The company still is intrigued by the opportunities fresh-cut provides and is reviewing fresh-cut in its product development center as it seeks the right mixture for a base house salad. Salads account for most of the greens the company uses, he says.

Suppliers are making a concerted effort to get their product to you in a hurry.

Del Monte’s Loughridge says the company is meeting distribution challenges in a timely manner after building distribution centers in Denver; Atlanta; Portland, Ore.; Kansas City, Mo.; Kankakee, Ill.; Jessup, Md.; and Plant City, Fla. The company expects to have three or four more centers up and running by fall. The company’s extensive fresh-cut line includes pineapple, melons, salad kits, grapes, sliced tomatoes and several kinds of fresh-cut vegetables.

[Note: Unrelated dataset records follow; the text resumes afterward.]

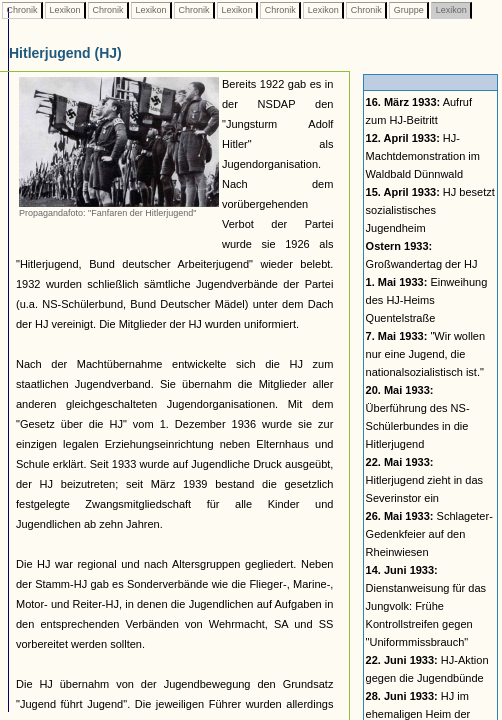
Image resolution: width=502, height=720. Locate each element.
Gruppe (408, 10)
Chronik (22, 10)
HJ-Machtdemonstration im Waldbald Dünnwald (423, 156)
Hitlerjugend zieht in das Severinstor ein (424, 480)
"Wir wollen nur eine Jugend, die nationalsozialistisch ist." (425, 354)
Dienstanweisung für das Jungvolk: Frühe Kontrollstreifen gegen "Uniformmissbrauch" (426, 606)
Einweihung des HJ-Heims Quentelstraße (427, 300)
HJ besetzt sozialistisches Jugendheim (430, 210)
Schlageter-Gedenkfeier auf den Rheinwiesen (429, 534)
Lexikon (65, 10)
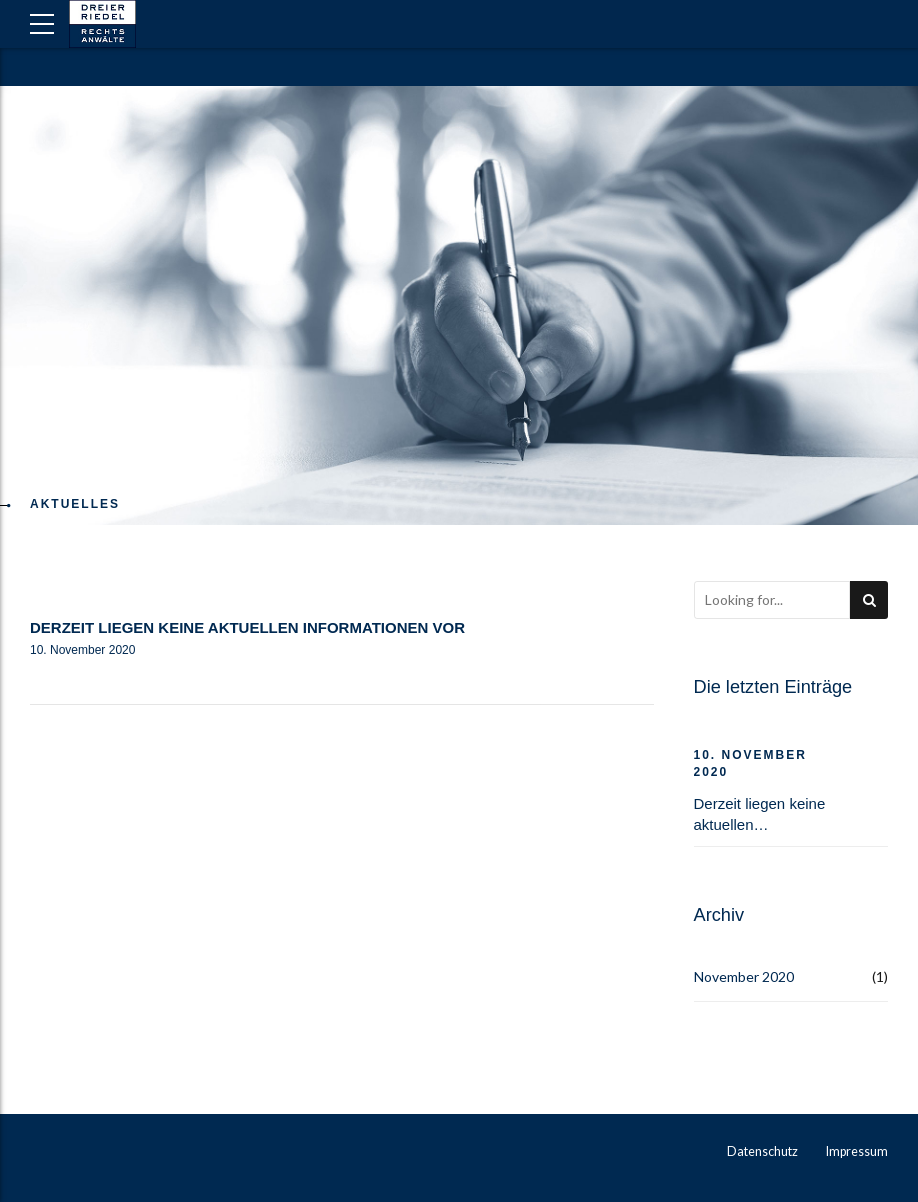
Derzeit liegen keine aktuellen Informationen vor (247, 627)
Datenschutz (762, 1151)
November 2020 (744, 976)
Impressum (857, 1151)
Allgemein (83, 591)
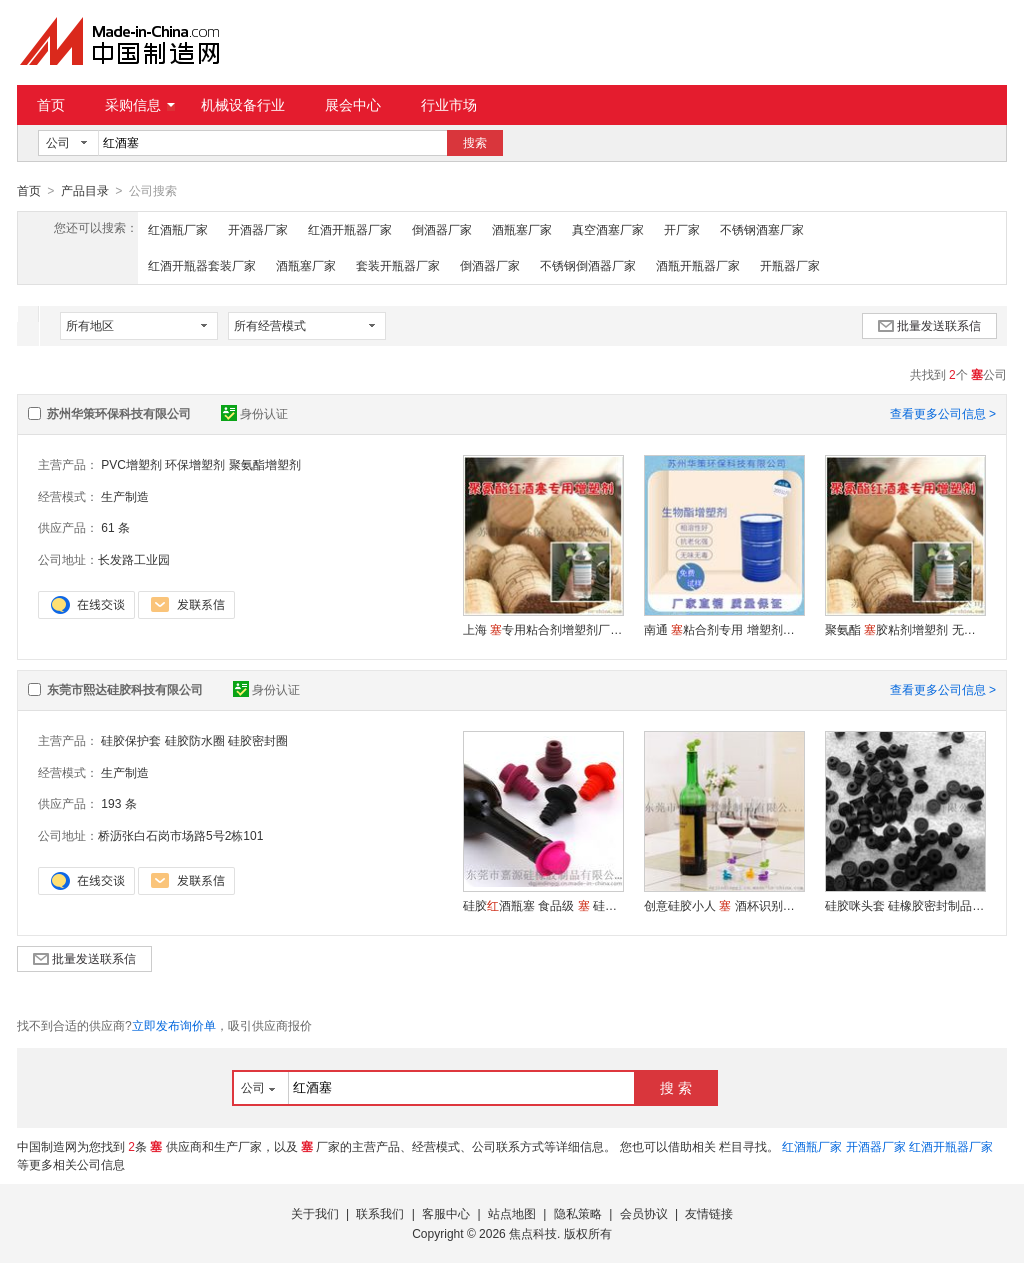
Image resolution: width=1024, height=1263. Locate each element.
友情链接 (709, 1213)
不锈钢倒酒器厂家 (588, 265)
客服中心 (446, 1213)
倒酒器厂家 (442, 229)
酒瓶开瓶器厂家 (698, 265)
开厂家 (682, 229)
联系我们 (380, 1213)
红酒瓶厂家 (178, 229)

There’s been a migration toward fresh-cut for the past 10 years, says Mike O’Leary, sales manager for the fresh-cut division of Boskovich Farms, Oxnard, Calif. And that trend continues as technology becomes more available and packaging and quality improve.

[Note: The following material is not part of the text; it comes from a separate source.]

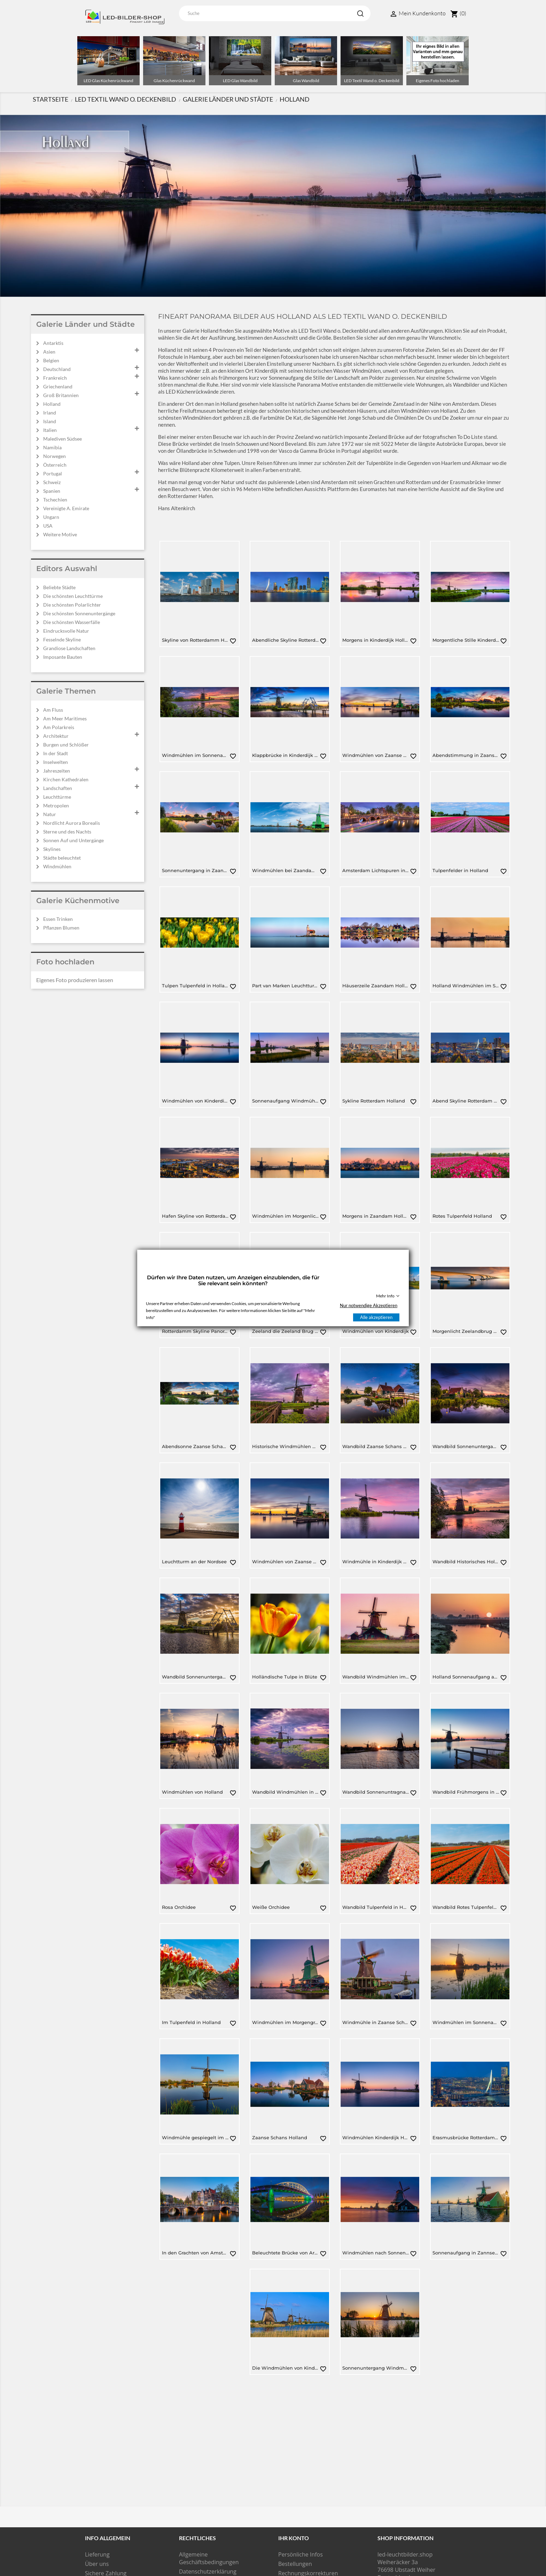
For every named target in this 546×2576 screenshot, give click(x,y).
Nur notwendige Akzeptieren (368, 1305)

O’Leary says Boskovich easily can serve the West Coast from its Oxnard location, but the company is stepping up its efforts to go East with a product line that includes more than two dozen fresh-cut vegetables.

He admits that the company isn’t sending bobtail trucks from Oxnard into Kansas City,Mo., but Boskovich is doing the next best thing — finding local distributors or processors to handle its product in metropolitan areas nationwide.

The importance of regional processors is even greater when you’re dealing with fresh-cut fruit, which has a much shorter shelf life than most precut vegetables, says Carl Svangtun, vice president and general manager at fresh-cut fruit supplier Sun Rich Fresh Foods Inc., Richmond, British Columbia.
Sun Rich has facilities in Los Angeles, Toronto and Vancouver, British Columbia, and plans to open a fourth in the Southeastern U.S. by the summer of 2003.

“You can only (serve customers) by cutting close to the customers and delivering your product within a very short window,” he says.